▶ **TRY IT**
Would you copy all lines in the data that contain the word "type"?

▶ **EXCERPTED DATA**
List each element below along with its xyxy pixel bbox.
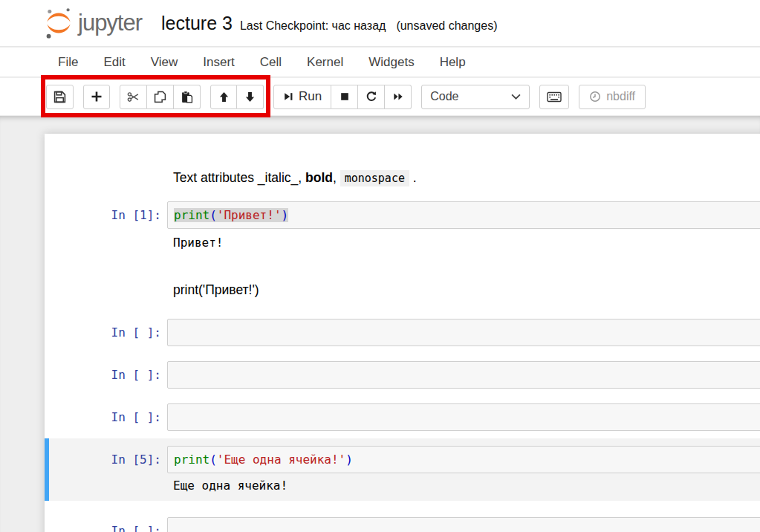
menubar: File Edit View Insert Cell Kernel Widget… bbox=[0, 48, 760, 77]
stop-icon bbox=[340, 91, 350, 102]
code-cell[interactable]: In [ ]: bbox=[45, 311, 760, 354]
markdown-rendered-text: print('Привет!') bbox=[167, 280, 760, 299]
jupyter-logo-icon bbox=[45, 7, 73, 39]
run-button-label: Run bbox=[299, 89, 322, 104]
cell-type-dropdown[interactable]: Code bbox=[421, 85, 530, 109]
keyboard-icon bbox=[547, 91, 562, 103]
menu-insert[interactable]: Insert bbox=[190, 49, 247, 76]
cell-output: Привет! bbox=[167, 235, 223, 250]
command-palette-button[interactable] bbox=[539, 85, 569, 109]
unsaved-changes-badge: (unsaved changes) bbox=[396, 19, 497, 33]
code-input[interactable] bbox=[167, 517, 760, 532]
code-input[interactable] bbox=[167, 361, 760, 389]
notebook: Text attributes _italic_, bold, monospac… bbox=[45, 134, 760, 532]
move-cell-up-button[interactable] bbox=[210, 85, 237, 109]
header: jupyter lecture 3 Last Checkpoint: час н… bbox=[0, 0, 760, 47]
step-forward-icon bbox=[283, 91, 293, 102]
cell-input-row: In [ ]: bbox=[45, 517, 760, 532]
cell-input-row: In [1]:print('Привет!') bbox=[45, 201, 760, 229]
output-prompt bbox=[45, 478, 167, 493]
copy-icon bbox=[154, 91, 166, 103]
save-button[interactable] bbox=[46, 85, 74, 109]
move-down-icon bbox=[244, 91, 256, 103]
markdown-cell[interactable]: print('Привет!') bbox=[45, 274, 760, 305]
toolbar: Run Code bbox=[0, 78, 760, 115]
interrupt-kernel-button[interactable] bbox=[331, 85, 358, 109]
markdown-rendered-text: Text attributes _italic_, bold, monospac… bbox=[167, 168, 760, 188]
save-icon bbox=[53, 91, 66, 103]
move-up-icon bbox=[218, 91, 230, 103]
menu-widgets[interactable]: Widgets bbox=[356, 49, 426, 76]
jupyter-logo-text: jupyter bbox=[78, 10, 142, 36]
cut-icon bbox=[127, 91, 140, 103]
code-input[interactable]: print('Привет!') bbox=[167, 201, 760, 229]
selected-code-text: print('Привет!') bbox=[174, 208, 288, 222]
input-prompt: In [5]: bbox=[45, 446, 167, 473]
fast-forward-icon bbox=[392, 91, 404, 102]
menu-cell[interactable]: Cell bbox=[247, 49, 294, 76]
code-cell[interactable]: In [ ]: bbox=[45, 510, 760, 532]
restart-kernel-button[interactable] bbox=[358, 85, 385, 109]
menu-help[interactable]: Help bbox=[427, 49, 478, 76]
nbdiff-button-label: nbdiff bbox=[606, 90, 635, 103]
cell-output: Еще одна ячейка! bbox=[167, 478, 288, 493]
notebook-background: Text attributes _italic_, bold, monospac… bbox=[0, 116, 760, 532]
code-input[interactable]: print('Еще одна ячейка!') bbox=[167, 446, 760, 473]
input-prompt: In [ ]: bbox=[45, 361, 167, 389]
cell-output-row: Привет! bbox=[45, 235, 760, 250]
jupyter-logo[interactable]: jupyter bbox=[45, 7, 142, 39]
cell-output-row: Еще одна ячейка! bbox=[45, 478, 760, 493]
clock-icon bbox=[589, 91, 601, 103]
chevron-down-icon bbox=[511, 94, 521, 100]
code-input[interactable] bbox=[167, 319, 760, 346]
menu-file[interactable]: File bbox=[45, 49, 91, 76]
output-prompt bbox=[45, 235, 167, 250]
code-cell[interactable]: In [5]:print('Еще одна ячейка!')Еще одна… bbox=[45, 438, 760, 501]
cell-input-row: In [ ]: bbox=[45, 319, 760, 346]
restart-kernel-icon bbox=[366, 91, 377, 103]
cell-input-row: In [5]:print('Еще одна ячейка!') bbox=[45, 446, 760, 473]
add-cell-icon bbox=[91, 91, 103, 103]
notebook-title[interactable]: lecture 3 bbox=[161, 13, 233, 34]
insert-cell-below-button[interactable] bbox=[83, 85, 110, 109]
code-cell[interactable]: In [ ]: bbox=[45, 396, 760, 438]
cell-type-value: Code bbox=[430, 90, 458, 103]
menu-edit[interactable]: Edit bbox=[91, 49, 137, 76]
input-prompt: In [ ]: bbox=[45, 517, 167, 532]
input-prompt: In [ ]: bbox=[45, 403, 167, 431]
run-button[interactable]: Run bbox=[273, 85, 331, 109]
code-input[interactable] bbox=[167, 403, 760, 431]
menu-view[interactable]: View bbox=[138, 49, 191, 76]
move-cell-down-button[interactable] bbox=[237, 85, 264, 109]
paste-icon bbox=[181, 91, 193, 103]
cut-cells-button[interactable] bbox=[120, 85, 147, 109]
nbdiff-button[interactable]: nbdiff bbox=[579, 85, 646, 109]
checkpoint-status: Last Checkpoint: час назад bbox=[240, 19, 386, 33]
input-prompt: In [ ]: bbox=[45, 319, 167, 346]
menu-kernel[interactable]: Kernel bbox=[294, 49, 356, 76]
paste-cells-button[interactable] bbox=[174, 85, 201, 109]
copy-cells-button[interactable] bbox=[147, 85, 174, 109]
cell-input-row: In [ ]: bbox=[45, 361, 760, 389]
input-prompt: In [1]: bbox=[45, 201, 167, 229]
code-cell[interactable]: In [ ]: bbox=[45, 354, 760, 396]
code-cell[interactable]: In [1]:print('Привет!')Привет! bbox=[45, 194, 760, 258]
cell-input-row: In [ ]: bbox=[45, 403, 760, 431]
title-area: lecture 3 Last Checkpoint: час назад (un… bbox=[161, 13, 497, 34]
restart-run-all-button[interactable] bbox=[385, 85, 412, 109]
markdown-cell[interactable]: Text attributes _italic_, bold, monospac… bbox=[45, 162, 760, 194]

▶ **YOUR SOLUTION**
cell-type-dropdown[interactable]: Code bbox=[421, 85, 530, 109]
cell-type-value: Code bbox=[430, 90, 458, 103]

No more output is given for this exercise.